Table 1. CO2 Air-Sea Flux Estimates Determined Using Different Flux Parameterizationsa
Estimates are in mmol C m−2 d−1. Negative flux indicates a direction from air to sea.
 Our findings support the views expressed in prior studies that conditions in the Mississippi River can result in high net uptake of carbon dioxide [Cai, 2003] and enhanced biological production [Lohrenz et al., 1990, 1997, 1999]. Cai and Lohrenz  similarly noted the regional importance of the Mississippi River in influencing carbon dynamics of the northern Gulf of Mexico coastal ecosystem. High productivity in surface waters and accompanying export of organic matter to bottom waters has been cited as a cause of recurrent hypoxia in the northern Gulf of Mexico [Rabalais et al., 2002].
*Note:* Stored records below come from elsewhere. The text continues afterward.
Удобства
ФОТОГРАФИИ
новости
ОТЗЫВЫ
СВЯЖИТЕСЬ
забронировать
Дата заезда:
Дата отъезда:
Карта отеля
 Our findings illustrate the highly heterogeneous nature of pCO2 distributions in river-impacted coastal margins (Figure 4) and show considerable promise for synoptic, regional scale estimates of air-sea flux of CO2 using satellite imagery. Future studies will likely require a combination of both in situ and satellite observations to constrain variations in empirical algorithms. For example, horizontal temperature variations were relatively small and so were presumably a minor factor in the observed variations in pCO2 in Figures 3 and 4. However, temperature may play a larger role at other times of the year. Similarly, seasonal variations in river discharge, meteorological forcing, and physicochemical and biological factors will influence carbon system properties and predictive relationships.
 We are grateful to V. Wright, C. DelCastillo, M. Dagg, Y. Wang, L. Jiang and G. Han for data and technical support. J. Salisbury and an anonymous reviewer provided valuable comments on earlier versions of the paper. Funding for this research was provided by NASA (NNG05GD22G and NNS04AB84H).